The task: Each of the entries below should be written out exactly as it reads.

Data supplied:
Content starts

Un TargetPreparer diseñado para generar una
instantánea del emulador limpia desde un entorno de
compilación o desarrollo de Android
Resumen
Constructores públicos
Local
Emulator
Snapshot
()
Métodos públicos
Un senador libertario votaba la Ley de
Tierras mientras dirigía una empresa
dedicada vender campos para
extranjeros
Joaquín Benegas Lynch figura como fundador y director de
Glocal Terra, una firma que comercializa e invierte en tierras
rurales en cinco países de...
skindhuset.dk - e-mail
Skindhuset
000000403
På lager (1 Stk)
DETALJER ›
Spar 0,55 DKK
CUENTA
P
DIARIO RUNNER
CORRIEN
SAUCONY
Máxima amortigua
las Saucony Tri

Content ends

Result:
Un TargetPreparer diseñado para generar una
instantánea del emulador limpia desde un entorno de
compilación o desarrollo de Android
Resumen
Constructores públicos
Local
Emulator
Snapshot
()
Métodos públicos
Un senador libertario votaba la Ley de
Tierras mientras dirigía una empresa
dedicada vender campos para
extranjeros
Joaquín Benegas Lynch figura como fundador y director de
Glocal Terra, una firma que comercializa e invierte en tierras
rurales en cinco países de...
skindhuset.dk - e-mail
Skindhuset
000000403
På lager (1 Stk)
DETALJER ›
Spar 0,55 DKK
CUENTA
P
DIARIO RUNNER
CORRIEN
SAUCONY
Máxima amortigua
las Saucony Tri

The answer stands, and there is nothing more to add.